The MRI-based models consistently differed from generic-scaled models in musculoskeletal geometry, with notable discrepancies in pelvis shape, femur length, shank length, and patella size. These discrepancies primarily arise from the proportions of the Rajagopal generic model, which has a relatively tall pelvis (tall iliac blades) compared to our sample of participants.
During generic scaling, femur length is typically scaled using the distance from the ASIS to the lateral femoral condyle—a distance that includes both pelvic height and femur length. Because pelvic height contributes a larger proportion of this distance in the generic model than in our participants, the scaling process underestimates true femur length in the generic-scaled models.

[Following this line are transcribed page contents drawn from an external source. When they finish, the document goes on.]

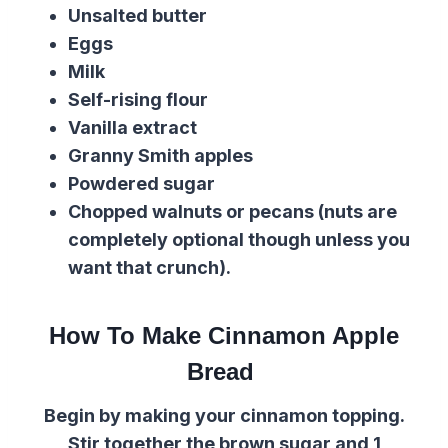
Unsalted butter
Eggs
Milk
Self-rising flour
Vanilla extract
Granny Smith apples
Powdered sugar
Chopped walnuts or pecans (nuts are
completely optional though unless you
want that crunch).
How To Make Cinnamon Apple
Bread
Begin by making your cinnamon topping.
Stir together the brown sugar and 1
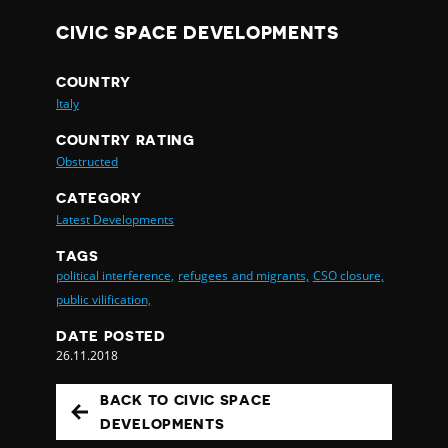
CIVIC SPACE DEVELOPMENTS
COUNTRY
Italy
COUNTRY RATING
Obstructed
CATEGORY
Latest Developments
TAGS
political interference,
refugees and migrants,
CSO closure,
public vilification,
DATE POSTED
26.11.2018
BACK TO CIVIC SPACE
DEVELOPMENTS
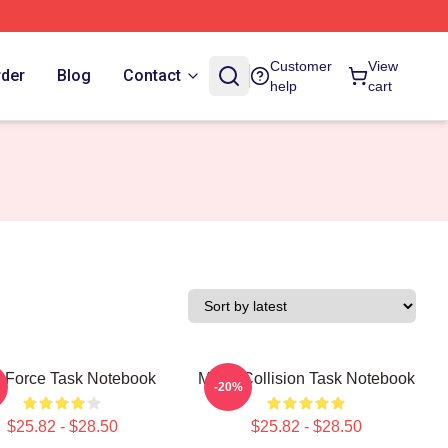
Customer
View
rder
Blog
Contact
help
cart
 Force Task Notebook
Moral Collision Task Notebook
-20%
$25.82 - $28.50
$25.82 - $28.50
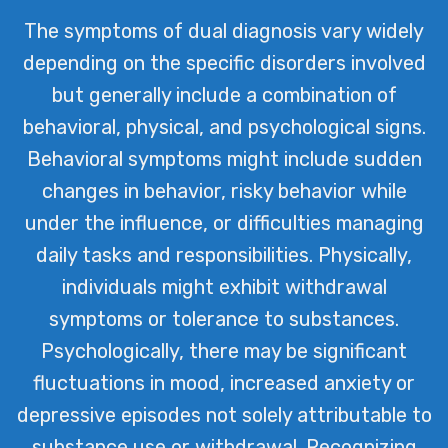
The symptoms of dual diagnosis vary widely
depending on the specific disorders involved
but generally include a combination of
behavioral, physical, and psychological signs.
Behavioral symptoms might include sudden
changes in behavior, risky behavior while
under the influence, or difficulties managing
daily tasks and responsibilities. Physically,
individuals might exhibit withdrawal
symptoms or tolerance to substances.
Psychologically, there may be significant
fluctuations in mood, increased anxiety or
depressive episodes not solely attributable to
substance use or withdrawal. Recognizing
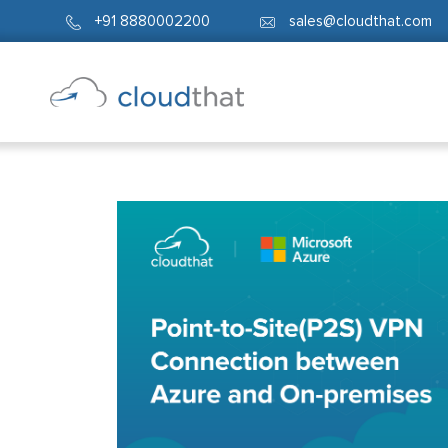
+91 8880002200
sales@cloudthat.com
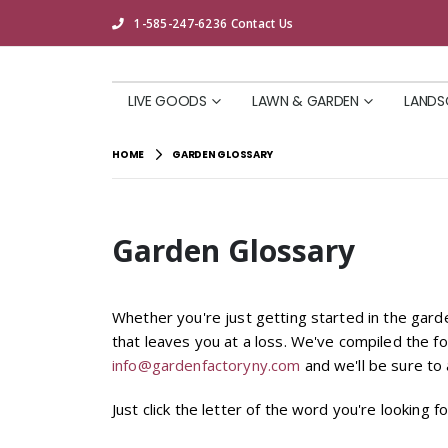
1-585-247-6236
Contact Us
LIVE GOODS
LAWN & GARDEN
LANDS
HOME
GARDEN GLOSSARY
Garden Glossary
Whether you're just getting started in the gar
that leaves you at a loss. We've compiled the fo
info@gardenfactoryny.com
and we'll be sure to a
Just click the letter of the word you're looking fo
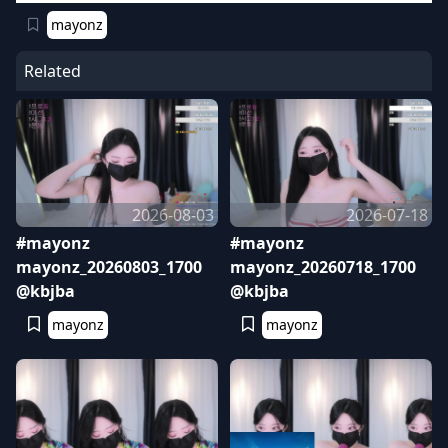
mayonz
Related
2026-08-03
2026-07-18
#mayonz
#mayonz
mayonz_20260803_1700
mayonz_20260718_1700
@kbjba
@kbjba
mayonz
mayonz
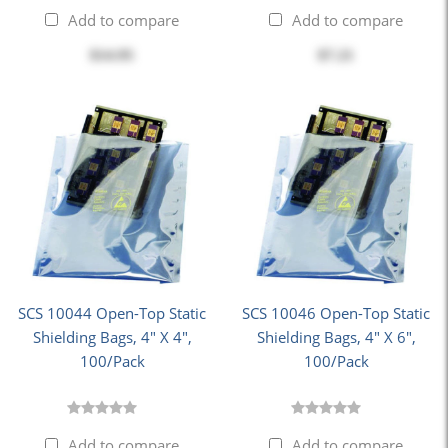
Add to compare
Add to compare
$14.95
$7.21
SCS 10044 Open-Top Static
SCS 10046 Open-Top Static
Shielding Bags, 4" X 4",
Shielding Bags, 4" X 6",
100/Pack
100/Pack
Add to compare
Add to compare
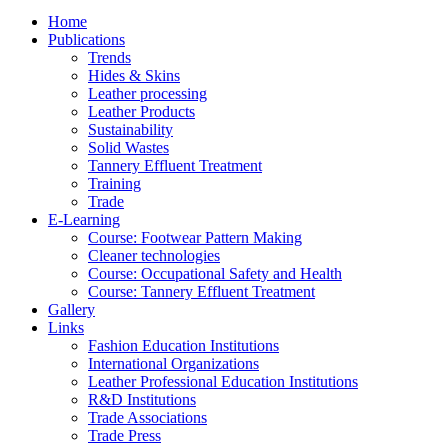
Home
Publications
Trends
Hides & Skins
Leather processing
Leather Products
Sustainability
Solid Wastes
Tannery Effluent Treatment
Training
Trade
E-Learning
Course: Footwear Pattern Making
Cleaner technologies
Course: Occupational Safety and Health
Course: Tannery Effluent Treatment
Gallery
Links
Fashion Education Institutions
International Organizations
Leather Professional Education Institutions
R&D Institutions
Trade Associations
Trade Press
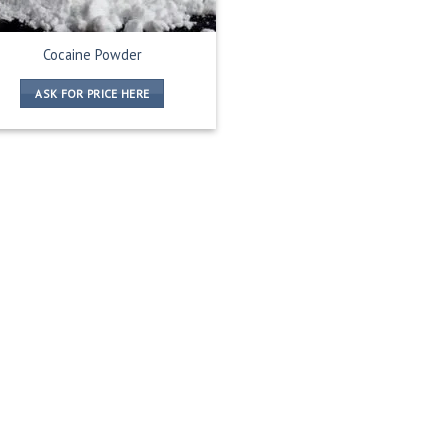
Cocaine Powder
ASK FOR PRICE HERE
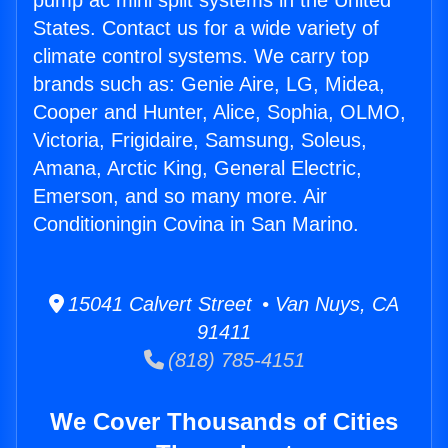
pump ac mini split systems in the United
States. Contact us for a wide variety of
climate control systems. We carry top
brands such as: Genie Aire, LG, Midea,
Cooper and Hunter, Alice, Sophia, OLMO,
Victoria, Frigidaire, Samsung, Soleus,
Amana, Arctic King, General Electric,
Emerson, and so many more. Air
Conditioningin Covina in San Marino.
15041 Calvert Street • Van Nuys, CA
91411
(818) 785-4151
We Cover Thousands of Cities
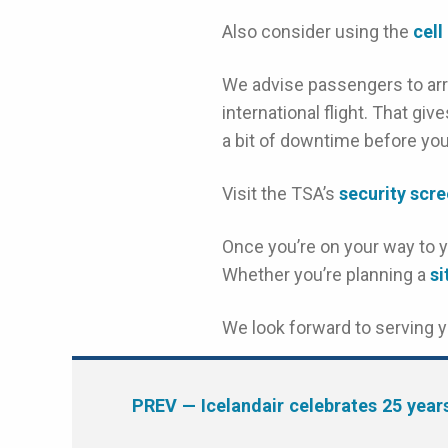
Also consider using the
cell
We advise passengers to arr
international flight. That gi
a bit of downtime before you
Visit the TSA’s
security scr
Once you’re on your way to yo
Whether you’re planning a
s
We look forward to serving 
PREV
— Icelandair celebrates 25 year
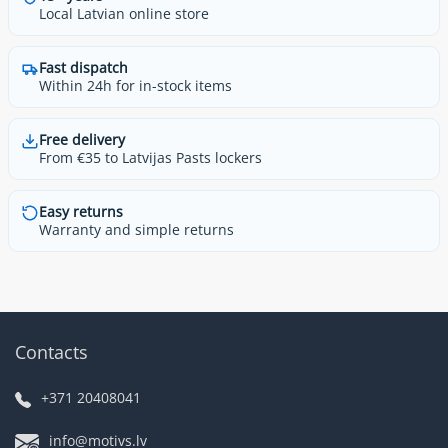
Local Latvian online store
Fast dispatch
Within 24h for in-stock items
Free delivery
From €35 to Latvijas Pasts lockers
Easy returns
Warranty and simple returns
Contacts
+371 20408041
info@motivs.lv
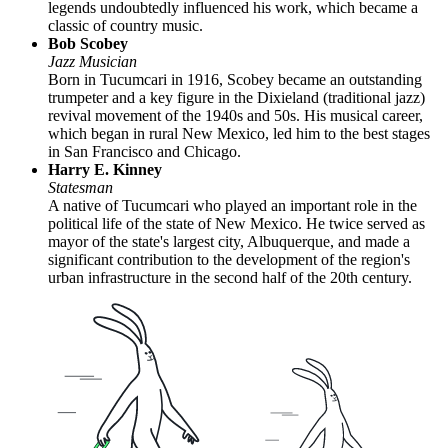
legends undoubtedly influenced his work, which became a
classic of country music.
Bob Scobey
Jazz Musician
Born in Tucumcari in 1916, Scobey became an outstanding
trumpeter and a key figure in the Dixieland (traditional jazz)
revival movement of the 1940s and 50s. His musical career,
which began in rural New Mexico, led him to the best stages
in San Francisco and Chicago.
Harry E. Kinney
Statesman
A native of Tucumcari who played an important role in the
political life of the state of New Mexico. He twice served as
mayor of the state's largest city, Albuquerque, and made a
significant contribution to the development of the region's
urban infrastructure in the second half of the 20th century.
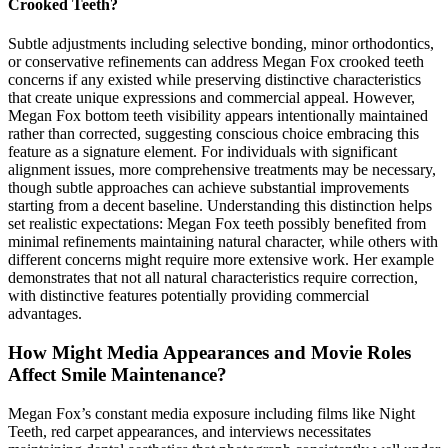
Crooked Teeth?
Subtle adjustments including selective bonding, minor orthodontics,
or conservative refinements can address Megan Fox crooked teeth
concerns if any existed while preserving distinctive characteristics
that create unique expressions and commercial appeal. However,
Megan Fox bottom teeth visibility appears intentionally maintained
rather than corrected, suggesting conscious choice embracing this
feature as a signature element. For individuals with significant
alignment issues, more comprehensive treatments may be necessary,
though subtle approaches can achieve substantial improvements
starting from a decent baseline. Understanding this distinction helps
set realistic expectations: Megan Fox teeth possibly benefited from
minimal refinements maintaining natural character, while others with
different concerns might require more extensive work. Her example
demonstrates that not all natural characteristics require correction,
with distinctive features potentially providing commercial
advantages.
How Might Media Appearances and Movie Roles
Affect Smile Maintenance?
Megan Fox’s constant media exposure including films like Night
Teeth, red carpet appearances, and interviews necessitates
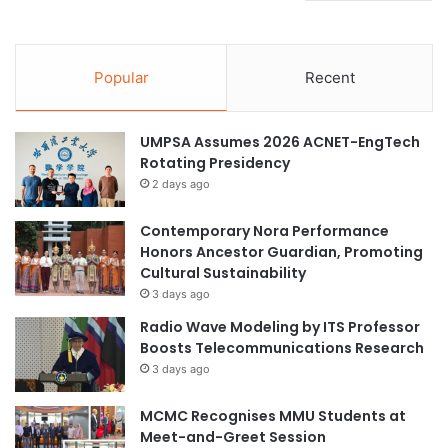
Popular
Recent
UMPSA Assumes 2026 ACNET-EngTech
Rotating Presidency
2 days ago
Contemporary Nora Performance
Honors Ancestor Guardian, Promoting
Cultural Sustainability
3 days ago
Radio Wave Modeling by ITS Professor
Boosts Telecommunications Research
3 days ago
MCMC Recognises MMU Students at
Meet-and-Greet Session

Patellar size was another notable discrepancy in geometry between generic-scaled and MRI-based models. The patella in the Rajagopal model is relatively large; consequently, when scaled linearly with femoral dimensions, it resulted in larger patellar dimensions in the generic-scaled models than in the MRI-based models for some individuals.
Consequently, most muscle paths in generic-scaled models deviated from corresponding muscle locations visible in MRIs. These differences influenced muscle moment arms, with such muscles as tensor fascia latae, sartorius, gluteus maximus medial part, adductor magnus distal part, and psoas (mean difference 4.0 ± 7.0 mm) with the largest discrepancies around the hip joint. Around the knee, sartorius, vasti, rectus femoris, and gastrocnemius medialis showed the largest deviations. Nevertheless, muscle moment arms in both generic-scaled and MRI-based models generally aligned with available empirical data. Importantly, MRI-based models produced valid kinematics and residual forces, sensu Hicks et al. [34]. Also, despite anatomical differences, kinematic outputs were broadly comparable between the two model types, except for pelvis tilt. This similarity likely stems from the use of identical anatomical coordinate systems and degrees of freedom in both models [36] as well as from our choice to maintain musculoskeletal parameters and segment inertial properties in the MRI-based models the same as in the generic-scaled variants. Consequently, joint moments showed strong agreement between model types, consistent with previous personalization studies [37].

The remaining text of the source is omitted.